1. MichaelMandiberg_BearSterns_NewYorkNY_2008

CTR: You’ve described the process of laser-cutting the books as “burning books,” how do you see that as relating to the intention of the work?

MM: The laser works by burning. It leaves a singed halo around the charred, bas-relief void. Even if a viewer doesn’t understand the role or mechanics of the laser, they smell the pungent odor and fully understand how the work was made: by fire. Like the crisis itself, the material evaporates into thin air.

CTR: FDIC Insured and Print Wikipedia seem to share a few common themes: the physical memorialization of things that are disappearing or constantly changing, and the serial nature and enormity of the works. How do you see the relationship between the works?

MM: I started both projects within a year of each other, and both took six to seven years to complete. With Print Wikipedia I transformed the entirety of the English-language Wikipedia database into 7,473 volumes of 700 pages each, complete with covers, and then uploaded them for print-on-demand. Both represent digital information by manifesting these archives in space. We think of these media as insubstantial and immaterial, per the metaphor of “the Cloud,” but the reality is that they are unstable, and quite material.

Authorship and ownership marks a key difference between the two. The Wikipedia corpus is a techno-utopian project produced collectively and shared in a digital commons through its Creative Commons license. FDIC Insured is an attempt to represent free market cycles of extraction and collapse.

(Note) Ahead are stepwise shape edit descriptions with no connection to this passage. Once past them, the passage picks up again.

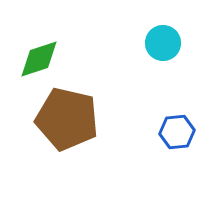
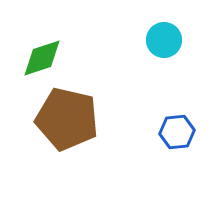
cyan circle: moved 1 px right, 3 px up
green diamond: moved 3 px right, 1 px up
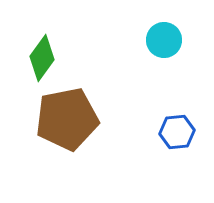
green diamond: rotated 36 degrees counterclockwise
brown pentagon: rotated 24 degrees counterclockwise
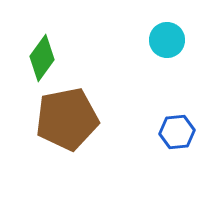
cyan circle: moved 3 px right
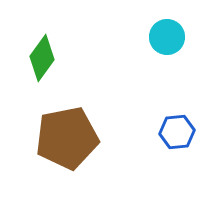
cyan circle: moved 3 px up
brown pentagon: moved 19 px down
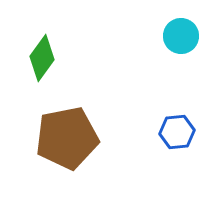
cyan circle: moved 14 px right, 1 px up
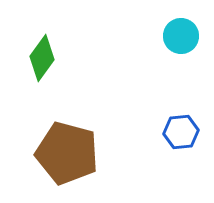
blue hexagon: moved 4 px right
brown pentagon: moved 15 px down; rotated 26 degrees clockwise
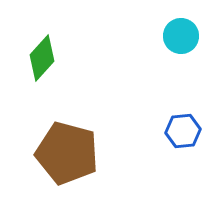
green diamond: rotated 6 degrees clockwise
blue hexagon: moved 2 px right, 1 px up
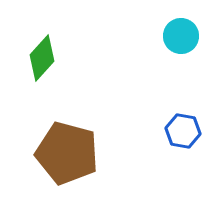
blue hexagon: rotated 16 degrees clockwise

CTR: Can you tell us about the Art+Feminism Wikipedia Edit-a-thons and how they address the gender gap that exists on the website? How does the project aim to create a new historical record?

MM: I am one of four co-founders of the Art+Feminism Wikipedia Edit-a-thons, a public project to improve coverage of women and the arts on Wikipedia, and to encourage female editorship, in response to the well-known gender gap. This aporia matters, as Wikipedia has become the largest repository of human knowledge and the content backbone of the Internet. Since 2014 we have organized annual edit-a-thons with hundreds of locations around the world, the participants of which edit or create thousands of articles. We are beginning to plan our March 2017 events, and welcome participants and organizers to get involved.

CTR: How, if at all, do the Edit-a-thons relate to your Print Wikipedia project?

MM: They are two sides of the same coin. Print Wikipedia is accompanied by a 36-volume Wikipedia Contributor Appendix which lists the names of the 7.5 million Wikipedia users who have made at least one edit. Print Wikipedia manifests the scale of this collectively authored work, and Art+Feminism attempts to change the collective and thus the text itself.